Lines from the listing below that contain the string "named" are to be reported.

═══

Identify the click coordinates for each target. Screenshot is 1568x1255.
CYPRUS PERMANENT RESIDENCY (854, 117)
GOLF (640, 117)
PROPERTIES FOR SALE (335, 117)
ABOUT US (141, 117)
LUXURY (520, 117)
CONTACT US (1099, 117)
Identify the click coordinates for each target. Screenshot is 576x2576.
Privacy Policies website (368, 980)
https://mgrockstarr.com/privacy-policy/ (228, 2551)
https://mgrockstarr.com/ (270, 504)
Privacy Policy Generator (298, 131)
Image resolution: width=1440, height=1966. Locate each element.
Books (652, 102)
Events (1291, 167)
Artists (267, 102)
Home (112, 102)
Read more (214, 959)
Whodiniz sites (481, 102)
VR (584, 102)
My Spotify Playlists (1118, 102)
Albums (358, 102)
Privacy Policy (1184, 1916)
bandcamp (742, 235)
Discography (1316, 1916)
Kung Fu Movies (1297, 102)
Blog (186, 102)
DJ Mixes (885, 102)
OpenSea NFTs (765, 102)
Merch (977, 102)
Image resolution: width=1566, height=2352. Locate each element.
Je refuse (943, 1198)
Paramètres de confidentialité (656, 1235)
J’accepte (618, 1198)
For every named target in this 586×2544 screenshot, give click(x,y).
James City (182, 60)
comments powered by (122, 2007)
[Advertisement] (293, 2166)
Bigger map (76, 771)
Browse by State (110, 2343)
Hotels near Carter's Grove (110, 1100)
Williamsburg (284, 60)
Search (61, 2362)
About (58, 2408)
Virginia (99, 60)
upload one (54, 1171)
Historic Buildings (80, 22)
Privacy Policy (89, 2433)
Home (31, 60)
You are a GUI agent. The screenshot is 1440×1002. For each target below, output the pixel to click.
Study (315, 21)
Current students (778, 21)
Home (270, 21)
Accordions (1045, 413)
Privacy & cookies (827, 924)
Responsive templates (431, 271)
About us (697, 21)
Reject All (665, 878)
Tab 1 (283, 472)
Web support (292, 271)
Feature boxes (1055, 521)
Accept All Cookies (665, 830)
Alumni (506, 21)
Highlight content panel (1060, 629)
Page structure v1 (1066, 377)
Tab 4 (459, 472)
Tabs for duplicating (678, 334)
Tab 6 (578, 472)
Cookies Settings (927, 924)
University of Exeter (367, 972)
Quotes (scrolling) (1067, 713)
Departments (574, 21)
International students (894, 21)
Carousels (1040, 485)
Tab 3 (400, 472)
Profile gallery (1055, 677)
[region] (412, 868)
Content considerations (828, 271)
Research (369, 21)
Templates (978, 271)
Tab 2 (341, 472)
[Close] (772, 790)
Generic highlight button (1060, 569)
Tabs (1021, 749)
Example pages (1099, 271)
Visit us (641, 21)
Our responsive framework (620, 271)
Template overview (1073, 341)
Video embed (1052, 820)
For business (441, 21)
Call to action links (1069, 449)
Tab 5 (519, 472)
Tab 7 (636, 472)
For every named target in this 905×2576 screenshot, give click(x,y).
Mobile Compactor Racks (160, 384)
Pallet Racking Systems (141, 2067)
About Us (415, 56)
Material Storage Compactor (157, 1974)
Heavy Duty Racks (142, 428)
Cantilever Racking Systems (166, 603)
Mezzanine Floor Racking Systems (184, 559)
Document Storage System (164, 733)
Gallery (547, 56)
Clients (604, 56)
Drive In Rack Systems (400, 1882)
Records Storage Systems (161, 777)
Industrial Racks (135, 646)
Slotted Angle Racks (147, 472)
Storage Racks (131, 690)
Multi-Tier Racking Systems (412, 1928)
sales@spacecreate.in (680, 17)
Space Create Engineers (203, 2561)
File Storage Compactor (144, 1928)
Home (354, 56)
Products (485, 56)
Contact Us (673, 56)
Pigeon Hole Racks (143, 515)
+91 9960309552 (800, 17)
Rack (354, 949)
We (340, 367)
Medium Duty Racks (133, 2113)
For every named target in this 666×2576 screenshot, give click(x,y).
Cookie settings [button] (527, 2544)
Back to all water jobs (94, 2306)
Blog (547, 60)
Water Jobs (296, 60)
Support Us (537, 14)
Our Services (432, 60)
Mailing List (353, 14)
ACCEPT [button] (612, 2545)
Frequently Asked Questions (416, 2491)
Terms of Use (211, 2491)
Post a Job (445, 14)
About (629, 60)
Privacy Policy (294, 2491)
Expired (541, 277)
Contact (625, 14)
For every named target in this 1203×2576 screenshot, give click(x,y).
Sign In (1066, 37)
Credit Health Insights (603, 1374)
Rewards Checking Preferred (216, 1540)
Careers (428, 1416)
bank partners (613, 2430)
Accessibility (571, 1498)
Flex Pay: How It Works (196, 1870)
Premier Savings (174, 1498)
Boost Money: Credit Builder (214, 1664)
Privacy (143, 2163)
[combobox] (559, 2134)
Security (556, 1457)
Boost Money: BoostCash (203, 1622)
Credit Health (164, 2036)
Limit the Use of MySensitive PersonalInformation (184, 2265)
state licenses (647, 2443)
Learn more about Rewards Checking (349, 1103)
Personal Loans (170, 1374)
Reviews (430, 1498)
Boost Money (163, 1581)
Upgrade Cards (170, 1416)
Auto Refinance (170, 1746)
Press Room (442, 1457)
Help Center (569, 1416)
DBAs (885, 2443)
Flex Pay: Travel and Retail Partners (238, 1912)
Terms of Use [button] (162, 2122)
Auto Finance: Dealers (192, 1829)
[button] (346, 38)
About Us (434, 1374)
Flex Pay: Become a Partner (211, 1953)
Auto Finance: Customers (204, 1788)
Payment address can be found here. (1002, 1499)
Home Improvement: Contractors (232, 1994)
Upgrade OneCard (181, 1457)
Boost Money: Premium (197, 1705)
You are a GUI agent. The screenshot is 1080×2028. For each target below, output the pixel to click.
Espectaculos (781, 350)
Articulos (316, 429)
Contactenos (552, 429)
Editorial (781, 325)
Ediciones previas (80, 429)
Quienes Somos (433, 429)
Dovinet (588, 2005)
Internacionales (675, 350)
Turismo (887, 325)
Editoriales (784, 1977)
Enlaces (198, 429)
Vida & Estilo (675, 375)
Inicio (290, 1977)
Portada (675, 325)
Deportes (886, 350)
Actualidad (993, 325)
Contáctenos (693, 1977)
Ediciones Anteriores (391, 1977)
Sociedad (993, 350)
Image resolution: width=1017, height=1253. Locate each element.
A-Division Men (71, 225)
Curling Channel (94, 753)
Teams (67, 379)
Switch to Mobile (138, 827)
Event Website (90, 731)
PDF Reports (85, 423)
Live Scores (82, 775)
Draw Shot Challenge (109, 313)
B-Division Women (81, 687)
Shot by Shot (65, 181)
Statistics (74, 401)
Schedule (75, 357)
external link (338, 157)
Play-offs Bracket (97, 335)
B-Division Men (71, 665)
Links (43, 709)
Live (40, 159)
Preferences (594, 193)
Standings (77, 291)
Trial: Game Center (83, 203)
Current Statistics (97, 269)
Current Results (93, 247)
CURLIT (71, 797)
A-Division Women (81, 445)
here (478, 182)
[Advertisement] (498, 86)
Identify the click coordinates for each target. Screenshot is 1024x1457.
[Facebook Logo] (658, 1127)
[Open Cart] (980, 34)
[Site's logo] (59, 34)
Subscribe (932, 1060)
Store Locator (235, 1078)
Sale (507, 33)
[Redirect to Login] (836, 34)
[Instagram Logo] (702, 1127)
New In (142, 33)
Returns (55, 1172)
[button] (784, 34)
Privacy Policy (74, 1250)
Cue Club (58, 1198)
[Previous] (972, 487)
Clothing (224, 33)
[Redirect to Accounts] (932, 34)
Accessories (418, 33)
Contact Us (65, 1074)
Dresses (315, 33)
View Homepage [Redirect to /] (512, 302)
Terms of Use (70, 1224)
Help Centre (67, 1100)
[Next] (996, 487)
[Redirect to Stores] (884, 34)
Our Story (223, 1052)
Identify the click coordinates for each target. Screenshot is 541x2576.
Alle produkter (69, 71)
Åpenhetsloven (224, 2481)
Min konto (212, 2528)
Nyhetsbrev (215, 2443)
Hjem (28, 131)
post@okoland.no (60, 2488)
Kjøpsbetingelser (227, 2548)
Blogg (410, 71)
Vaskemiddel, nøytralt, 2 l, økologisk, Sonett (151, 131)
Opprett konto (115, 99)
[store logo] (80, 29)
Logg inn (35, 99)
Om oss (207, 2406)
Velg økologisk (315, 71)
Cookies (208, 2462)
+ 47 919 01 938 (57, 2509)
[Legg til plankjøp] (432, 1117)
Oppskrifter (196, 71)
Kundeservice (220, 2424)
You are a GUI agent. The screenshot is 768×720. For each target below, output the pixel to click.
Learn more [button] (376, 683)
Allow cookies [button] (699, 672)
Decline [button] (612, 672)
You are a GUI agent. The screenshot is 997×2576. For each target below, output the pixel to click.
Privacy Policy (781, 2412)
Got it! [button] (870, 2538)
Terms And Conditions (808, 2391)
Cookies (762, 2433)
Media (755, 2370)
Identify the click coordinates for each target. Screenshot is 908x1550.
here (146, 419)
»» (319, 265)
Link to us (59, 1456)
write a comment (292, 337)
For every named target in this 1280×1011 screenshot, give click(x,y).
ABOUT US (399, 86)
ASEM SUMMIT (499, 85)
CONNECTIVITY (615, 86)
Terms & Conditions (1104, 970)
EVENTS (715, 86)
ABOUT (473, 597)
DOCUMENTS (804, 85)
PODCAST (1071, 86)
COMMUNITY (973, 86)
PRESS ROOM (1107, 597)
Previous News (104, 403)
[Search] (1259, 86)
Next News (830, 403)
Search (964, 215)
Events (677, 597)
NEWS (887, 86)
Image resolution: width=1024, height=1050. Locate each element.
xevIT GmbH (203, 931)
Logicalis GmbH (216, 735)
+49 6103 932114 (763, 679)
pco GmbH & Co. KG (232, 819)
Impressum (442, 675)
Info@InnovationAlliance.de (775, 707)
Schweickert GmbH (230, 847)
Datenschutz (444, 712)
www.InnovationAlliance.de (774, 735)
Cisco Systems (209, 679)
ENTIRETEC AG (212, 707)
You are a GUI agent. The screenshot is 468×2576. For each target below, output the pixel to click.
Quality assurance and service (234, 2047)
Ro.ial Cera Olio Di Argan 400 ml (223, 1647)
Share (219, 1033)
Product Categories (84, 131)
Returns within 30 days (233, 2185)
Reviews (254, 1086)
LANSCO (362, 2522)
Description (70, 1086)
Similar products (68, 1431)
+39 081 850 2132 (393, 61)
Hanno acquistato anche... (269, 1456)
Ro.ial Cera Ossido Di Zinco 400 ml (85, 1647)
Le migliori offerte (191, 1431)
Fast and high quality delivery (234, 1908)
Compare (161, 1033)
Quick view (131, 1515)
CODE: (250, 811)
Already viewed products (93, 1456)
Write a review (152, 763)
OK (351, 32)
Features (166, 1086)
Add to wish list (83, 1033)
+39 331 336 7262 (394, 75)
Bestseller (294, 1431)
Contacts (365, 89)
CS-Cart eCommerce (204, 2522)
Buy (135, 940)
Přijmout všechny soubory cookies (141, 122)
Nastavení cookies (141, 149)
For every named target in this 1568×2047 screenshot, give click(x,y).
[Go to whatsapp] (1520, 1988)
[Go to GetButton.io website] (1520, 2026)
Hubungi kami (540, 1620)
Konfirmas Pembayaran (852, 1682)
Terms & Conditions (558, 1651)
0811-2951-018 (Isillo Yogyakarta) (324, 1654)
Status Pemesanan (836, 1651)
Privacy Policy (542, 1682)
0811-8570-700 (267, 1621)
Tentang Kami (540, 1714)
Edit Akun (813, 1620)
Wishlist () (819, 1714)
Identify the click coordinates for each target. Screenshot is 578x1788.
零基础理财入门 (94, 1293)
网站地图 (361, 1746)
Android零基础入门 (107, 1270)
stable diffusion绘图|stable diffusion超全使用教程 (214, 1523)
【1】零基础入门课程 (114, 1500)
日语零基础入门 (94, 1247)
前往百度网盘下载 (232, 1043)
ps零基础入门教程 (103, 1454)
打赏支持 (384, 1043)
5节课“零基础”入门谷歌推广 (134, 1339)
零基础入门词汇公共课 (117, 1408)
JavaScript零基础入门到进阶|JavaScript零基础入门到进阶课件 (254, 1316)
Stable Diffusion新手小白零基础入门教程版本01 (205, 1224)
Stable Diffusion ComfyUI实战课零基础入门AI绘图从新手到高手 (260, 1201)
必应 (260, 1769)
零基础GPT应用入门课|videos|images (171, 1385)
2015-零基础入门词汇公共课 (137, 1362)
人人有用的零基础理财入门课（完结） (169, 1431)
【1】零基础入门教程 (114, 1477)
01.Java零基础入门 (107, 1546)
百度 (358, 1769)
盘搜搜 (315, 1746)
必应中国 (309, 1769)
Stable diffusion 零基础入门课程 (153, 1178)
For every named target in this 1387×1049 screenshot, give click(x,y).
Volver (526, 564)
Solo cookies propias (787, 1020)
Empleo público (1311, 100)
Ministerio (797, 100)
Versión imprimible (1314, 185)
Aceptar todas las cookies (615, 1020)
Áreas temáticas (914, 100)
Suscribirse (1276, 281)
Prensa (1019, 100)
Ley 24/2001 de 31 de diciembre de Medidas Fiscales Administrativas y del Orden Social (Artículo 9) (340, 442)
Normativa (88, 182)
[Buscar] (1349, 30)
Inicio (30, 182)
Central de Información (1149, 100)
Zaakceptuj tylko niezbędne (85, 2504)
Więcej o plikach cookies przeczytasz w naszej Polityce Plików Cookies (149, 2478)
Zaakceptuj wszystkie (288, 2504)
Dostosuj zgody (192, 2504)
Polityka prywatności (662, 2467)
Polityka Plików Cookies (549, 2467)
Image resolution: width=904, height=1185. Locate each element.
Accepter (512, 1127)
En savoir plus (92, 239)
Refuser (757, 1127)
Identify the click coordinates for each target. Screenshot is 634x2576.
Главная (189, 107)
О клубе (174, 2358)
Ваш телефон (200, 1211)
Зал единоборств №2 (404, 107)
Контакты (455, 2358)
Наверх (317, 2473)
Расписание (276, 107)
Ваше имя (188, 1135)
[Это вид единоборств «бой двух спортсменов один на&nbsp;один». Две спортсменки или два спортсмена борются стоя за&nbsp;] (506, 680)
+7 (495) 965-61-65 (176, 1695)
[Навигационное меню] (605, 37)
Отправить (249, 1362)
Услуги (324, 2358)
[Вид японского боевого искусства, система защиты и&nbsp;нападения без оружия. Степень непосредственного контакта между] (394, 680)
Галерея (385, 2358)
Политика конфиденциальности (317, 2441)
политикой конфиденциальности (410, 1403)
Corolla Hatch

═══

▶ **Solution to this exercise**
For every named target in this 586×2544 screenshot, give click(x,y).
For every named target in this 905×2576 screenshot, give click(x,y).
For every named target in this 666×2576 screenshot, give click(x,y).
For every named target in this 1203×2576 screenshot, give click(x,y).
For every named target in this 1280×1011 screenshot, give click(x,y).
For every named target in this 1568×2047 screenshot, give click(x,y).
For every named target in this 1387×1049 screenshot, give click(x,y).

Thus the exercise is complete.